**PROBLEM DETAILS**:
The expected output is a copy of every line in the records with the string "dalam".

────────────────────────────────────────

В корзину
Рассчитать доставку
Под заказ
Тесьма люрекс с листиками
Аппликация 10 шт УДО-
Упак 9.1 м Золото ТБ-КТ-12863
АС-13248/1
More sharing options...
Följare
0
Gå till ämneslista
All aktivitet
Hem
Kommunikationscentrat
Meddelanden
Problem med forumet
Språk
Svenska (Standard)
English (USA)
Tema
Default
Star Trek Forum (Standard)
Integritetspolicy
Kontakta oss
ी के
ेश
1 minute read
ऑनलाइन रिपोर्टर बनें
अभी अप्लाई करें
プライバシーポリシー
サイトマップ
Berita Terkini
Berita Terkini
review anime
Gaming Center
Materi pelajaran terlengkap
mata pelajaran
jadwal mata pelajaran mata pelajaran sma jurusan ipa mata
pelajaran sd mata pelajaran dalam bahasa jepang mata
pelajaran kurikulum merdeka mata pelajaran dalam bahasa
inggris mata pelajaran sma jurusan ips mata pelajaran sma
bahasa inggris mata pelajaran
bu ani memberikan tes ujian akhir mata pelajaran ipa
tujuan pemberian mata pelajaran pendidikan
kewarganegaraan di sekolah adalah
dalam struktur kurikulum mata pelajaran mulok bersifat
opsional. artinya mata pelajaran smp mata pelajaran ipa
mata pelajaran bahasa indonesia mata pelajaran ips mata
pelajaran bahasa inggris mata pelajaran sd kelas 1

────────────────────────────────────────

**SOLVED PROBLEM**:
pelajaran sd mata pelajaran dalam bahasa jepang mata
pelajaran kurikulum merdeka mata pelajaran dalam bahasa
dalam struktur kurikulum mata pelajaran mulok bersifat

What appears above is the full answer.